I reached out in 2012 to the author of my favorite tarot book, The Book of Oracles or A Poet’s Tarot, Josep Miquel Sobrer. I was such a fan of his mind and his book, and I suppose I expected some serious, scholarly fellow to reach back to me. What I got was this silly, engaged and lively guy who insisted I call him Pep. We hit it off immediately, and he let me interview him, call and email him and barrage him with questions about this little, self-published book that helped to form me as a Reader. 

The last time we spoke was in 2014. Pep was looking into republishing the book and I helped him with some publishing contact info, and then we just kind of drifted away. I emailed him in 2016 about my book and didn’t hear from him.

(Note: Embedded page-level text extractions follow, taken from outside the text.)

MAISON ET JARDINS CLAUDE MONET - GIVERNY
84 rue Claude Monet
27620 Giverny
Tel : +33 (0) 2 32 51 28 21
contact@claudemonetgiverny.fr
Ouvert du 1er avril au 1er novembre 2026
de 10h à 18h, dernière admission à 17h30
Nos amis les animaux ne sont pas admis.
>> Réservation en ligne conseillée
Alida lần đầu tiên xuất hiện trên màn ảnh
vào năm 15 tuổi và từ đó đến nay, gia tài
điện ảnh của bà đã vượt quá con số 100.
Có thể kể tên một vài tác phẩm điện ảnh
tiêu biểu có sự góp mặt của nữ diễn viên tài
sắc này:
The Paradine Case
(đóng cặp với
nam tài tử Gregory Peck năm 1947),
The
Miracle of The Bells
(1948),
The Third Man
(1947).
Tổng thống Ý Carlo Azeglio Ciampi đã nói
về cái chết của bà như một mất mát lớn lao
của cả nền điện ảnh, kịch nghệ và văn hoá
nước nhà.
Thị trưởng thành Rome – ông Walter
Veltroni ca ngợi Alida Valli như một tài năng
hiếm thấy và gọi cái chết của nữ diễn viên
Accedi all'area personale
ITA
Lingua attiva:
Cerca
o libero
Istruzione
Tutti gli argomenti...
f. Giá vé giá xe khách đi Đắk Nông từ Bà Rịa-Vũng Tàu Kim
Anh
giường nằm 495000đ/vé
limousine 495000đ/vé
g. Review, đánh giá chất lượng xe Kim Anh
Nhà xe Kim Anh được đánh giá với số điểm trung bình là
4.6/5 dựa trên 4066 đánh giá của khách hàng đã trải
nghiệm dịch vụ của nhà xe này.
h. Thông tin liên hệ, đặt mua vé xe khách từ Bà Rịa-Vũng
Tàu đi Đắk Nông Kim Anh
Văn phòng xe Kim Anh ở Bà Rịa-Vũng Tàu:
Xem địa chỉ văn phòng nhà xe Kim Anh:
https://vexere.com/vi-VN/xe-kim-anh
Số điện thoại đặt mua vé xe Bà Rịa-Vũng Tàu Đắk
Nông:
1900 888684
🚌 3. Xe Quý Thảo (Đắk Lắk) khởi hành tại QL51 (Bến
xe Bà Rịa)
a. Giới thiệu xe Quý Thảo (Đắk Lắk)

I thought he was in Spain again. Since my book came out, and I talk about HIS book in it in several places, I reached out again and didn’t hear back.

I tried to call him last week and his number wasn’t his anymore. I googled him without wanting to and found what I was afraid of. My friend, Pep, passed away in 2015, just a few months after we spoke last. 

I can’t really wrap my head around this silly, creative soul being gone. I know that our friendship wasn’t very long – or even in person – but he had such an amazing effect on me. 

Also – because it’s happened a few times, please don’t ask where to find his book. I don’t know. Google it.  I did talk to his widow, and there is a possibility that it will be republished. It’s not a conversation for right now, though, and I don’t want to have it.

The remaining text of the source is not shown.